The Advantages of Leasing vs Financing
When considering whether to do an equipment lease or use a bank loan to fund your equipment purchase, it is good to consider the following items to make an informed decision:
- Information Needed for approval: Our Equipment Lease approval process usually requires a simple one page credit application we use to approve a company up to $150k. A bank will require a full financial package including two years corporate and personal tax returns, personal financial statement, and interim financials.
- Time it takes to get an approval: Our streamlined credit approval process can yield a decision within 24-48 hours. A bank has to sift through the stack of financial information before they can make a lending decision and this can take usually take weeks.

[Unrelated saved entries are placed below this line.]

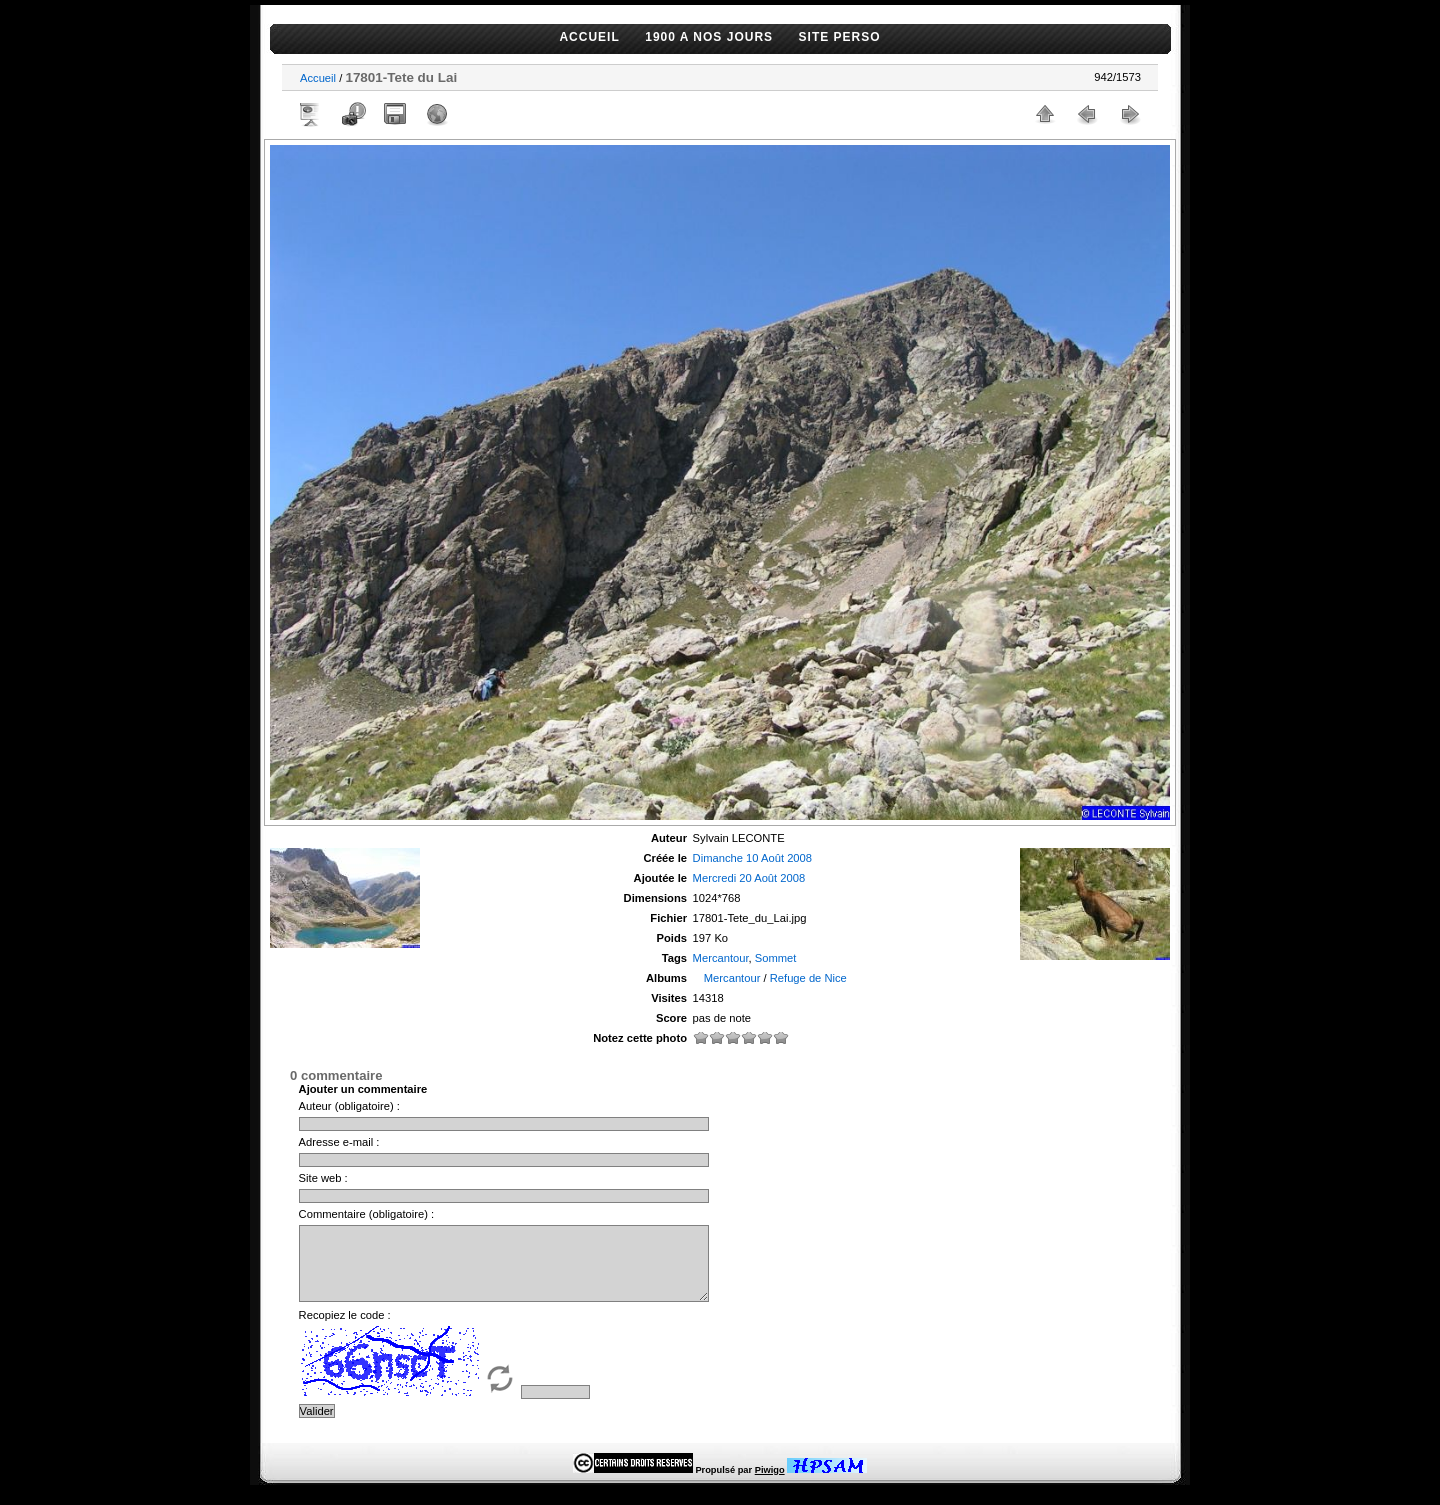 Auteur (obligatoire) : (349, 1106)
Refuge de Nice (808, 978)
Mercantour (721, 958)
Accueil (318, 78)
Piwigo (770, 1485)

You will be using your new equipment funded by Brickhouse before a bank can even give you an approval!
- Down Payment Requirements: Most of our equipment leases require only one or two payments in advance, which are usually applied to your lease payments. We also do 100% financing, so you do not have to come out of pocket for your equipment. Banks can require 10-25% down from the borrower. They do this to minimize their exposure and risk in the loan. This high deposit requirement can significantly hurt the cash flow of a company who is relying on the new equipment to increase their revenues which can take a few months.
- Payments and Rate Structure: All of our equipment lease programs are fixed rate and payments for the term of the lease. Bank loan rates are usually variable. This means your rate and payments will change based on market conditions, which makes it challenging to budget for your loan payment each month.

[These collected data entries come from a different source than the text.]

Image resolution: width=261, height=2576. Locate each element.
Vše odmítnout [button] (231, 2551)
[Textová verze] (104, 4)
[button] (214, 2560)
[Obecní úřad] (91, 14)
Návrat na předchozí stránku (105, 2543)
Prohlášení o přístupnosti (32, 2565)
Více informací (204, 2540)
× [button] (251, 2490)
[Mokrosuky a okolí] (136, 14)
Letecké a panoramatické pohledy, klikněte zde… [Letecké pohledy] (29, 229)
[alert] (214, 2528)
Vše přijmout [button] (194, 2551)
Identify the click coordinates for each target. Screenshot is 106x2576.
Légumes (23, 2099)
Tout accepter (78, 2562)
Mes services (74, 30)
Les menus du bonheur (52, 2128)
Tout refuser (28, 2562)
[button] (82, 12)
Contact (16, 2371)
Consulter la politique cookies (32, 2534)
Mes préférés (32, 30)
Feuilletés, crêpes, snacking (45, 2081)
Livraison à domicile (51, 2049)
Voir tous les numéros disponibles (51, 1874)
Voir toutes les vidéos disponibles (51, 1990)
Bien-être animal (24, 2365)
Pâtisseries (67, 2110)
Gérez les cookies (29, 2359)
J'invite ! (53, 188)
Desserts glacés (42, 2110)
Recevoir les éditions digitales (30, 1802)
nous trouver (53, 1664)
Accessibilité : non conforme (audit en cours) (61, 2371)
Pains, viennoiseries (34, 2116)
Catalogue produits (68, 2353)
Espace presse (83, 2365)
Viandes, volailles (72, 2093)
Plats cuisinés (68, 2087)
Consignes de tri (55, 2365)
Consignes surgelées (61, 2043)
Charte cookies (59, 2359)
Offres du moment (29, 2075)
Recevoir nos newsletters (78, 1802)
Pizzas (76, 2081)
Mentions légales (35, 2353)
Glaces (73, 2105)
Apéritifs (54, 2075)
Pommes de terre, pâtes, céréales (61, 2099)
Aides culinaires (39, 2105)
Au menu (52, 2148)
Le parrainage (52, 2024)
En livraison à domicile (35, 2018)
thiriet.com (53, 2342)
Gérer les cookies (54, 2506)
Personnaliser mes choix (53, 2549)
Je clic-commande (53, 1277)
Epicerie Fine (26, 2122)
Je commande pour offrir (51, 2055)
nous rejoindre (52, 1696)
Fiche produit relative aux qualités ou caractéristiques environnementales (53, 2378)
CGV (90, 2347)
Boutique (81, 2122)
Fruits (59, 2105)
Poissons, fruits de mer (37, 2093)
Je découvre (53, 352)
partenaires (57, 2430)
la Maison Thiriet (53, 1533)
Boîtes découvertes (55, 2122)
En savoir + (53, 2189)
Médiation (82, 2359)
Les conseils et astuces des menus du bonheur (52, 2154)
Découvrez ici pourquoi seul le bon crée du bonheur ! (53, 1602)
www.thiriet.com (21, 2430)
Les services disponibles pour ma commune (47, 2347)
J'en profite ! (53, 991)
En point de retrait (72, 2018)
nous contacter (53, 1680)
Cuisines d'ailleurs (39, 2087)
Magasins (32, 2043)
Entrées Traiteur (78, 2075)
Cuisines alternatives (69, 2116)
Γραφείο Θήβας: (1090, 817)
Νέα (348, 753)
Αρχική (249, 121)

- Security: Equipment leases typically only require a lien on the leased equipment. Banks tend to place blanket liens on a business, which includes all of the assets, receivables, and inventory. This filing gets reflected publicly as a UCC filing. Who wants to put up that much collateral to finance once piece of equipment?
A bank loan may also contain restrictive covenants on a business which requires that business to maintain certain financial ratios during the term of the loan. If those requirements are not met, the bank may call the loan. Equipment leases typically only require timely payment of the lease and do not place these unnecessary covenants on the business.
- Tax Advantage: Equipment leasing is a great tax write-off as you may be able to expense the entire lease payment. This “off balance sheet financing” option allows a business to reduce their net income by increasing their rental expense on an income statement, drastically lowering their tax liability. Banks break out the principal and interest on an equipment loan, so a business may only deduct the interest and a small percentage of depreciation. A bank loan will not yield as much of a tax write-off as an equipment lease.